Boehner’s tenure has been viewed with suspicion by many conservatives, and it has coincided with a general loss of faith in the party’s leadership. Even so, right wingers give him an undeservedly bad rap. As a Republican speaker with a Democratic president, he never had a chance to do several of the things they clamored for him to do. Sometimes his most critical Republican colleagues’ demands that he get rid of Obamacare or, more recently, defund Planned Parenthood, have suggested a fundamental failure to grasp the mechanics of the system of government in which they work.
Boehner was not in a position to enact a sweeping, positive agenda. It could not have progressed through the narrowly divided Senate, let alone of overridden President Obama’s inevitable veto.
The best accomplishments Boehner could hope for were mostly defensive and negative.

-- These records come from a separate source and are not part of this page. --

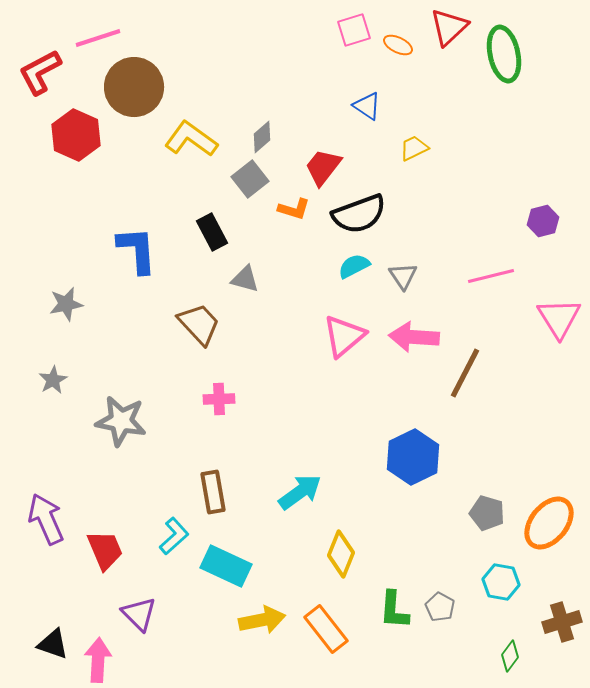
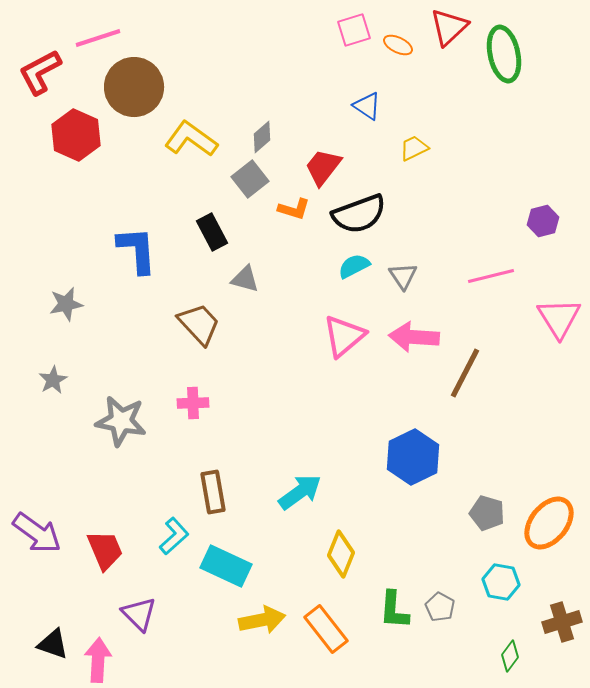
pink cross at (219, 399): moved 26 px left, 4 px down
purple arrow at (46, 519): moved 9 px left, 14 px down; rotated 150 degrees clockwise
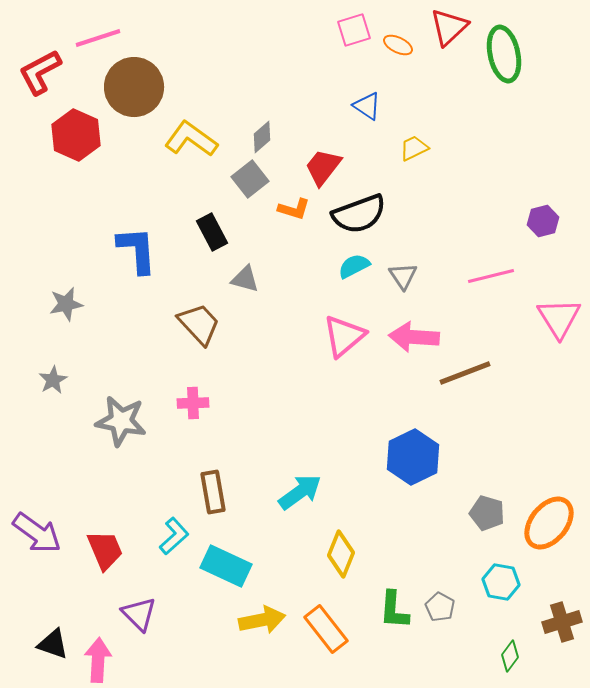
brown line at (465, 373): rotated 42 degrees clockwise
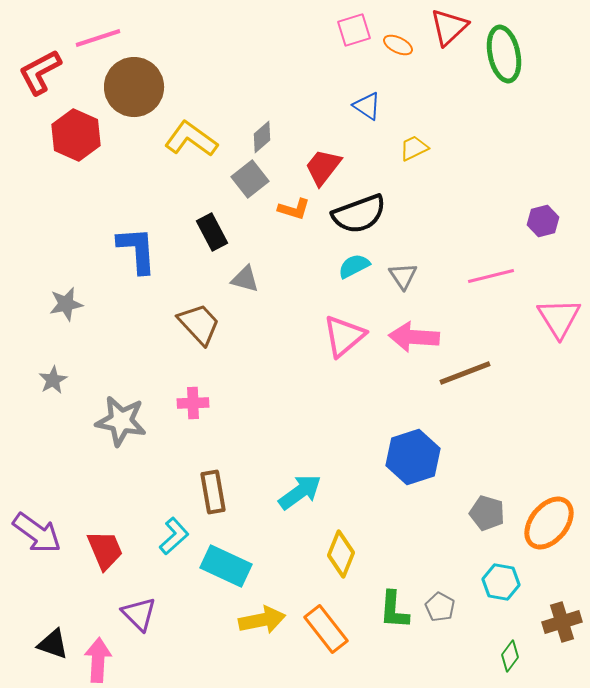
blue hexagon at (413, 457): rotated 8 degrees clockwise
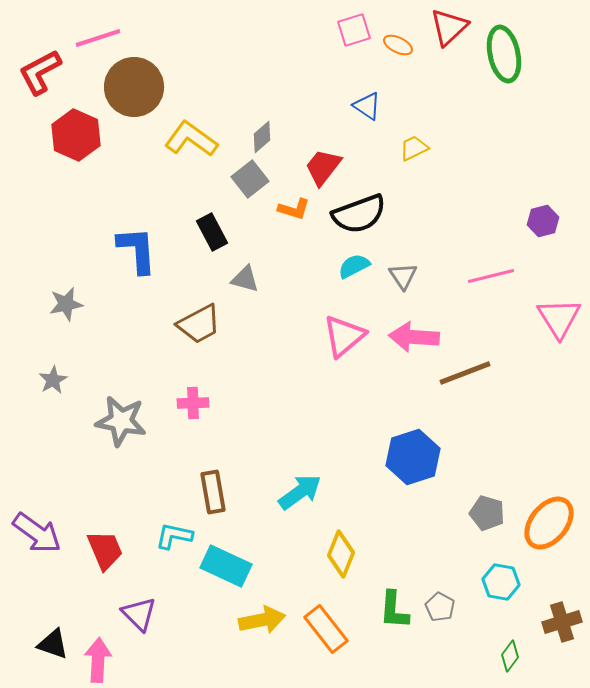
brown trapezoid at (199, 324): rotated 105 degrees clockwise
cyan L-shape at (174, 536): rotated 126 degrees counterclockwise
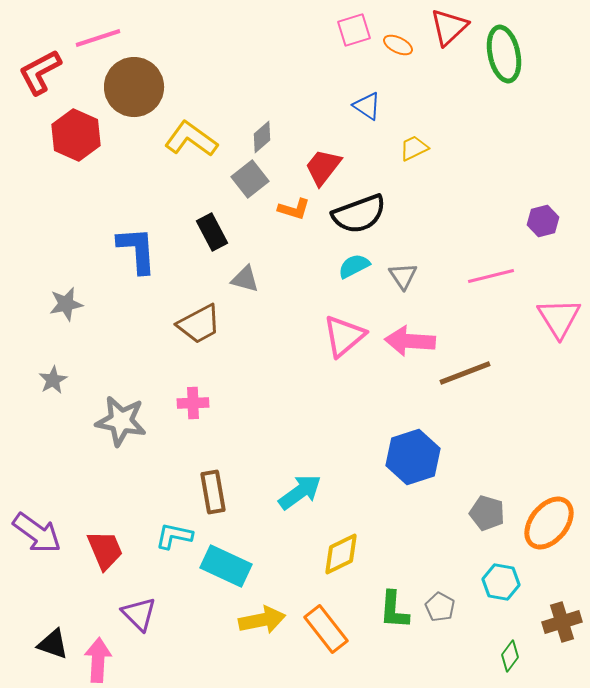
pink arrow at (414, 337): moved 4 px left, 4 px down
yellow diamond at (341, 554): rotated 42 degrees clockwise
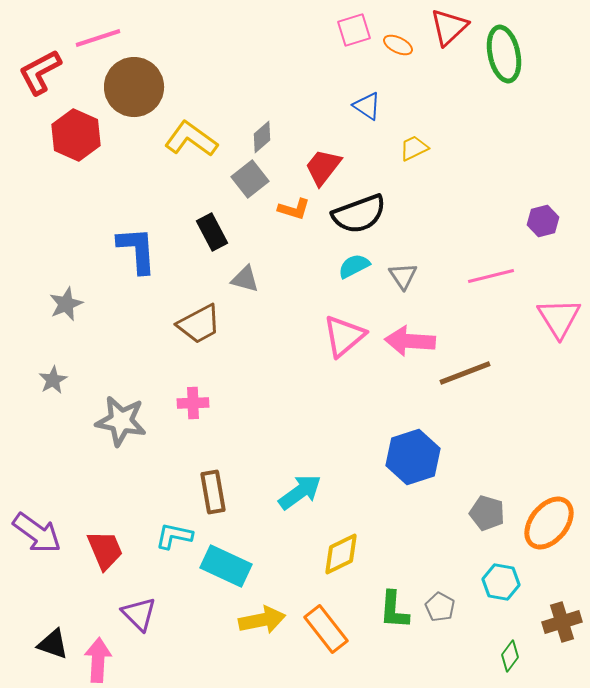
gray star at (66, 304): rotated 12 degrees counterclockwise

The beginning of the his speakership marked the end of Obama’s legislative agenda, although sadly the president took this as a cue to exceed his proper powers and bypass Congress, governing by fiat.
Boehner also presided over the decision to put fiscal sequestration in place, which has resulted, painfully but needfully, in the largest federal spending reductions in decades.
Boehner’s speakership also gave conservatives in the House much greater influence and freedom than they had enjoyed previously, and they often used it against him. A comparison to the era when Republican former Rep. Dennis Hastert was speaker is illuminating. In those days, conservatives who dared defy the leadership even on minor amendment votes were routinely punished with the loss of pork for their districts.
Boehner’s decision to eliminate earmarks, one of his best and most critical decisions as speaker, stripped him of that form of discipline. As a result, only far more serious acts of disloyalty, such as floor votes against rules or votes against the party’s choice for speaker, were punished, and with more serious penalties such as the loss of chairmanships or coveted committee assignments.
Boehner’s biggest problems in his dealings with his right flank arose from something over which he had no control, his party’s minority status in the Senate prior to this year. During the Senate-initiated government shutdown of 2013, Boehner played along with conservative attempts to defund Obamacare as long as he could. But in the absence of any endgame that led to a win, and lacking any serious counter-threat to make against Obama (who was more than happy to keep the government closed as long as he had to), Boehner never had much of a choice about whether he could capitulate in the end.
In the time since Republicans retook the Senate, Boehner has come under fire for failing to put enough pressure on Obama. The criticism might be valid to some extent, but he was not the dealt the cards for a winning hand.
Some conservatives have reacted to Boehner’s exit with unattractive jubilation. They may have an opportunity to replace him with someone more sympathetic to their cause. But they should remember that their outgoing leader was also a conservative and they would do well to recall the truth of the old maxim that politics is the art of the possible. Whoever becomes the next speaker and whatever his personal ideology, he will not find the job easy. He will be tempted immediately to restore the tools that earlier and even more conservative leaders used to suppress dissent.
Boehner did his job well, and with the sort of patience that conservatives may not appreciate until he is gone.